Which lines make up the answer? Those from the line with "epub (121, 505)" through the end of the data; reproduce them exactly.

━━━ EXCERPTED RECORDS ━━━

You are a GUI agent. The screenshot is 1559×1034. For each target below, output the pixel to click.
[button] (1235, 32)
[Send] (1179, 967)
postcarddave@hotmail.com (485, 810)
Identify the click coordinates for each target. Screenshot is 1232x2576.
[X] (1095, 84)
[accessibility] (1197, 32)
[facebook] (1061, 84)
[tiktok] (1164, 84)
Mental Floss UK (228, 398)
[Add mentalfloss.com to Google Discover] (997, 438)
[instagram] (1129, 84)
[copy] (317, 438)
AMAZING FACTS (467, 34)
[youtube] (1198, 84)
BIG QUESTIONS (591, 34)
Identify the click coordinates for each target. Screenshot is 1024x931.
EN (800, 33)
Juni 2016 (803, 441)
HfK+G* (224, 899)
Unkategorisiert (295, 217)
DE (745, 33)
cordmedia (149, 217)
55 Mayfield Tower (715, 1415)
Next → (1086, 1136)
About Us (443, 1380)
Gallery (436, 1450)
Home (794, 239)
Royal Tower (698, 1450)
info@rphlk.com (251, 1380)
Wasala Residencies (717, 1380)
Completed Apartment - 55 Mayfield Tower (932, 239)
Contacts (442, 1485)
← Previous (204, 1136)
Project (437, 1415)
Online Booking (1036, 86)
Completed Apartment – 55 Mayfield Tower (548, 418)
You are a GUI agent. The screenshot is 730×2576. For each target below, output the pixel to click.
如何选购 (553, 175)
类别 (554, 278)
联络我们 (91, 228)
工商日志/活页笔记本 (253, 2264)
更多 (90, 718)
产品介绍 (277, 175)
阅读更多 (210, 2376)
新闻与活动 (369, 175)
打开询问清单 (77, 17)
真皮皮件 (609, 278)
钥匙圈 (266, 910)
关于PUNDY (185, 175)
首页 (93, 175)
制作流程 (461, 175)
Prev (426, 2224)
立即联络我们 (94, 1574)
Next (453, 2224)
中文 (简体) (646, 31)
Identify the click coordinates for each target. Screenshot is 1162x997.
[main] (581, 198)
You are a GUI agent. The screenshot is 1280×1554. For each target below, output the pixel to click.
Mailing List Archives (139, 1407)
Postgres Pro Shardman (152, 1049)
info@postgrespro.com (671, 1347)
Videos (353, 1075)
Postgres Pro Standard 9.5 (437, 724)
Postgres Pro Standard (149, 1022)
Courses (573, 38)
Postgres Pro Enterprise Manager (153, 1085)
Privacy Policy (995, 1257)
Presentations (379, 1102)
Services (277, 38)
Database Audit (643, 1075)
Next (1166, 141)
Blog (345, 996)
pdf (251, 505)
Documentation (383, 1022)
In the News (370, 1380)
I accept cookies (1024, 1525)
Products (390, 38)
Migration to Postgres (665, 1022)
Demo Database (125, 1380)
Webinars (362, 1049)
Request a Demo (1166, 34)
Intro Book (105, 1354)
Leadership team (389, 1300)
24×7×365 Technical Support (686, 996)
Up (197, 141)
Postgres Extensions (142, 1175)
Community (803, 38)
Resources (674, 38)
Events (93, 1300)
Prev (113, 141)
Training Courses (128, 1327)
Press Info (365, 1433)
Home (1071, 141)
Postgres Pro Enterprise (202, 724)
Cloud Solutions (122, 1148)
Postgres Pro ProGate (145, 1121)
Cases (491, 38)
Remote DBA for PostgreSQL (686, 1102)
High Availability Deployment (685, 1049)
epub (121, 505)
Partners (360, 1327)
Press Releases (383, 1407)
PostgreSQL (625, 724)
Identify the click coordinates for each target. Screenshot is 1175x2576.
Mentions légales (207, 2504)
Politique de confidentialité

━━━

ANSWER SPACE
epub (121, 505)
Partners (360, 1327)
Press Releases (383, 1407)
PostgreSQL (625, 724)
Identify the click coordinates for each target. Screenshot is 1175x2576.
Mentions légales (207, 2504)
Politique de confidentialité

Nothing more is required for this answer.